The catastrophic crash of June 08.
The actual cause of the crash is the filling of the 4TB home directory file system. This happened on
Sun Jun 22 16:23:54 EDT [filer3: wafl.vol.full:notice]: file system on volume cluster_home is full
My notes on the recovery are below.
Here are some facts
Mounting the cluster_home volume on swallowtail reveals …
Col A: The size of the physical LUNs (command against “lun files” inside volume)
Col B: The size used according to the linux host (local disk usage summary)
Col C: The size used according to the host filer3 (command against mount point)

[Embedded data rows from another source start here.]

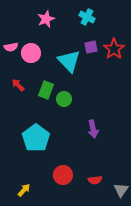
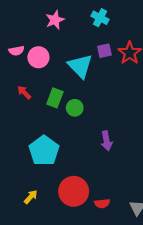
red circle: (63, 175) -> (74, 191), size x1.4
red semicircle: (95, 180) -> (102, 203), moved
yellow arrow: (24, 190) -> (31, 197), moved

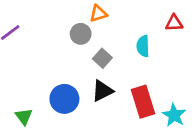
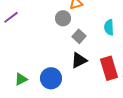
blue circle: (64, 99) -> (51, 78), moved
green triangle: (24, 117) -> (21, 79), turned 40

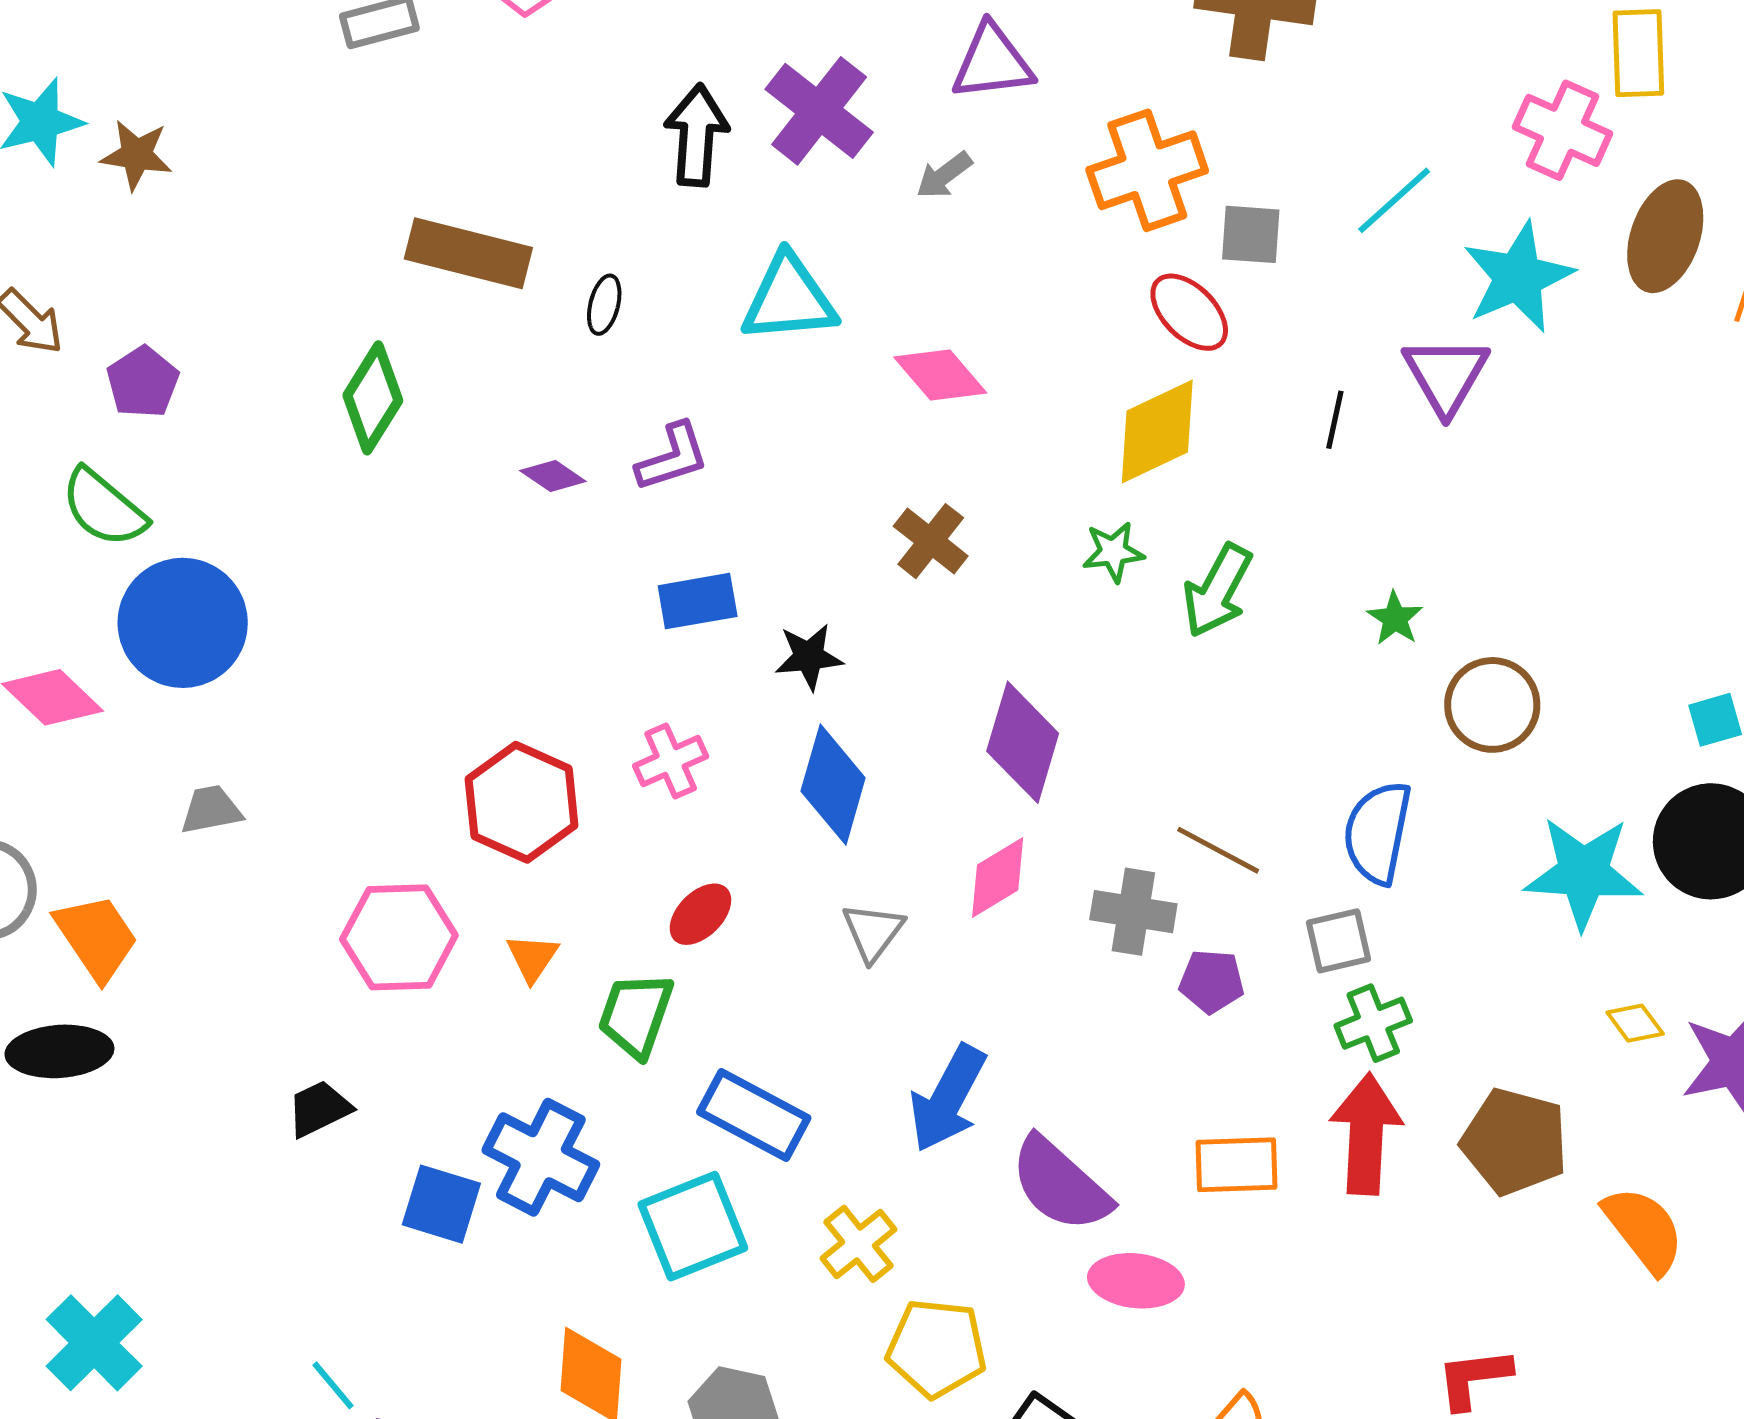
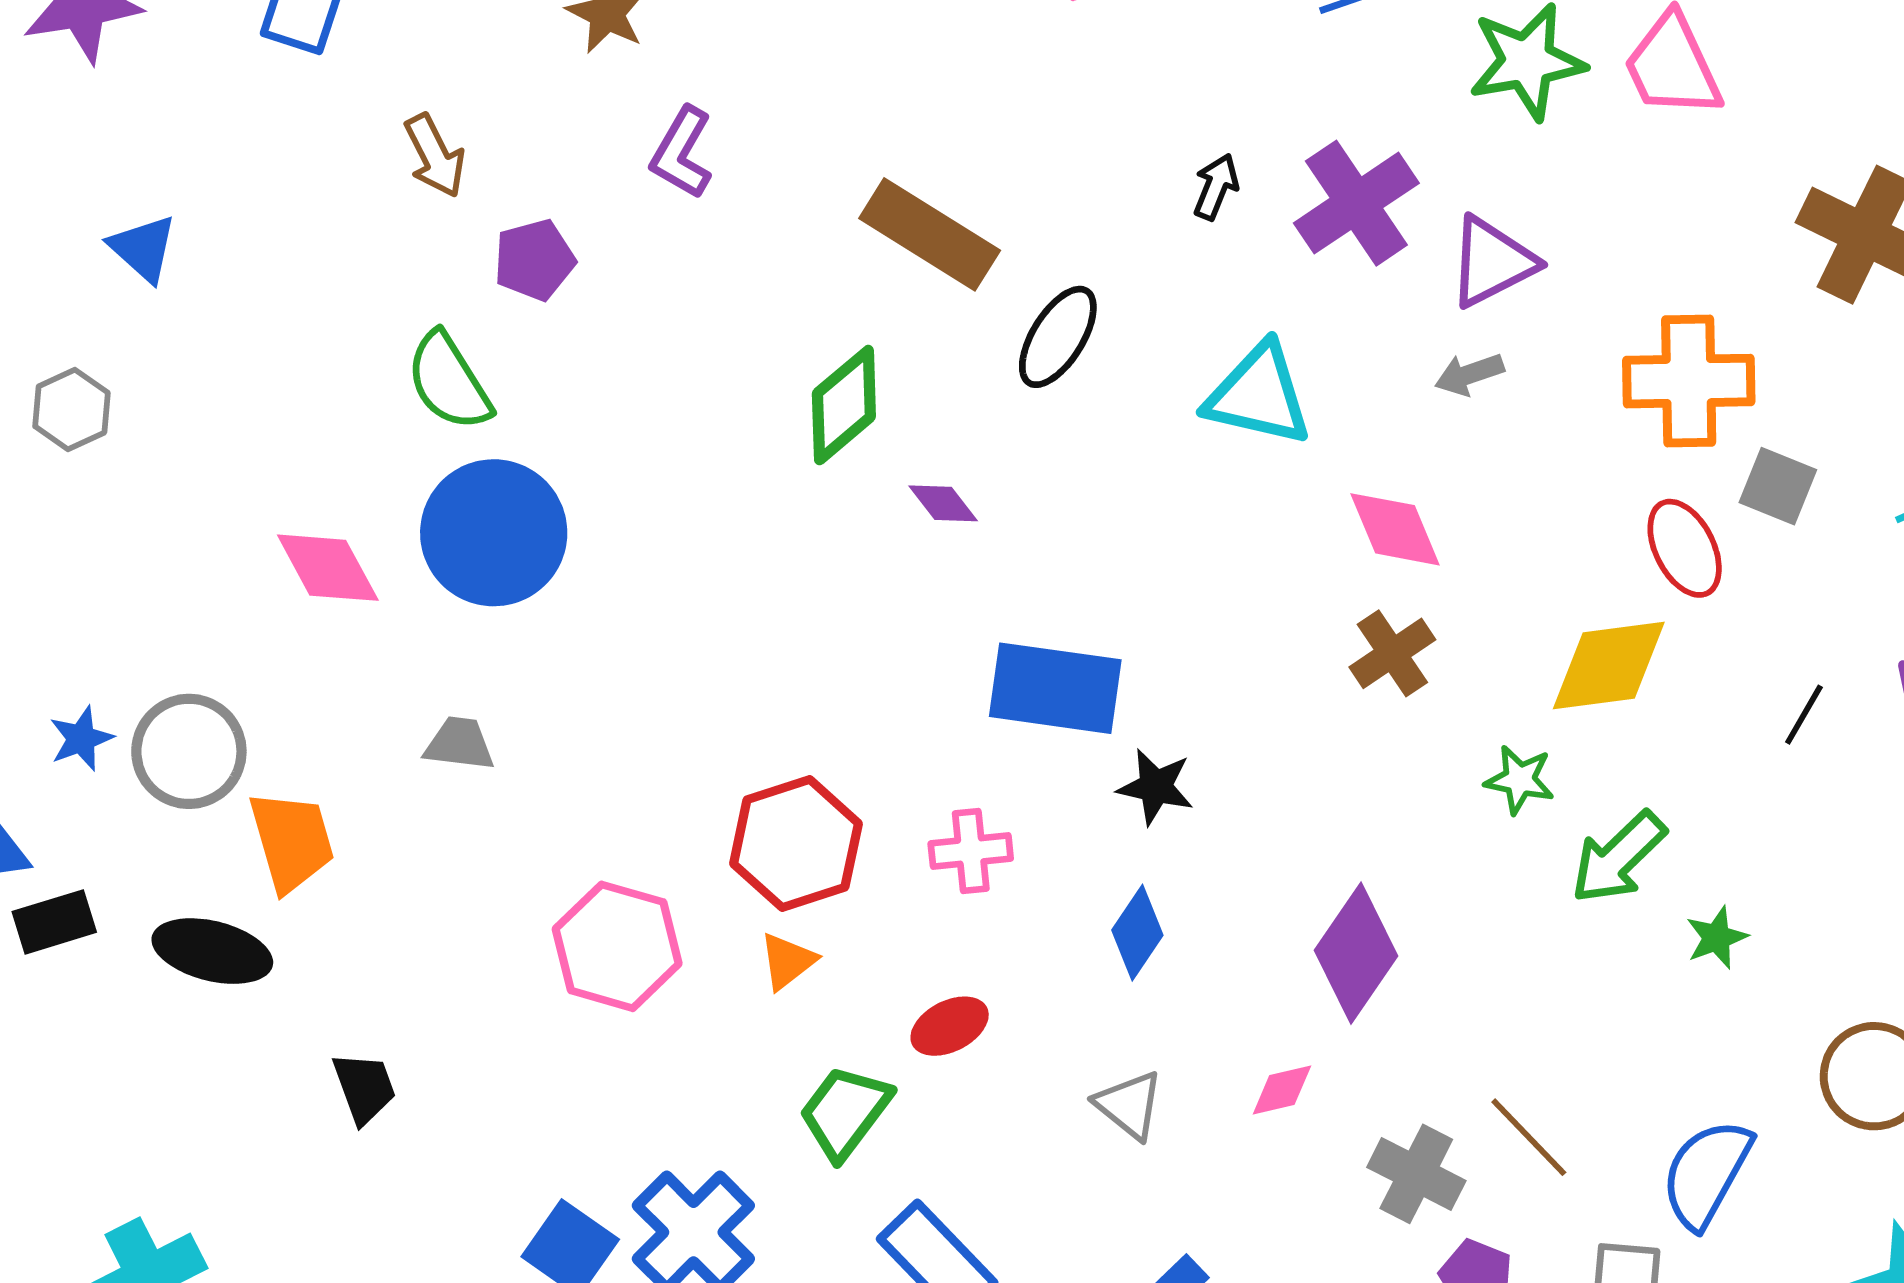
purple triangle: (992, 62) -> (1492, 262), moved, turned -38
black arrow: (696, 135) -> (1216, 187), size x0.6
gray arrow: (944, 175) -> (1469, 374), moved
black ellipse: (604, 305) -> (1058, 337), size x1.6
green diamond: (373, 398) -> (844, 405), moved
purple L-shape: (672, 457) -> (682, 153), moved, turned 120
brown cross: (931, 541) -> (1392, 653), moved
blue rectangle: (698, 601) -> (1055, 688), size x1.5
green star: (1395, 618) -> (1717, 938), moved
blue diamond: (833, 784) -> (1137, 933), size x0.7
pink diamond: (998, 878) -> (1282, 1090), size x0.7
gray triangle: (873, 932) -> (1129, 1105), turned -46
orange triangle: (532, 958) -> (787, 961), moved
black trapezoid: (319, 1109) -> (364, 1088), moved, turned 78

Col D: The size of the “holes”, that is B-C
Col E: The time it took to rsync one way
Col F: NMAP
|rsync||B-C||df -h||du -hs||ll -h||LUN||Note|
|#7||a-i:1hr j-y:7hrs z:6hrs||126||217G||343G||1.1T||rusers3||adavis02 adezieck aminei bkormos dfrohman eaaron ebarnes gng gpetersson imukerji jbodyfelt jfarnham jknee lost+found mlee03 qgu spieniazek vclapa wpringle yminami ztan|
|#4||8 hrs||442||324G||766G||1.1T||rusers5||ajbenson alarner lvargaslara sdixit shorowitz skong|
|#2||-||18||464G||482G||1.1T||rusers7||abhattachary amoreno ewheatley fstarr gconnors jlocey mspescha vscavera wdai|
|#1||-||64||299G||363G||1.1T||users||(all other users) 36 hrs for rsync to build file inventory, abandoned for now|
test lun was NMAP #8
The LUNs with 104 MB in size as reported by linux host, or 17 GB as reported by host filer3 are the overhead numbers of empty or almost empty LUNs.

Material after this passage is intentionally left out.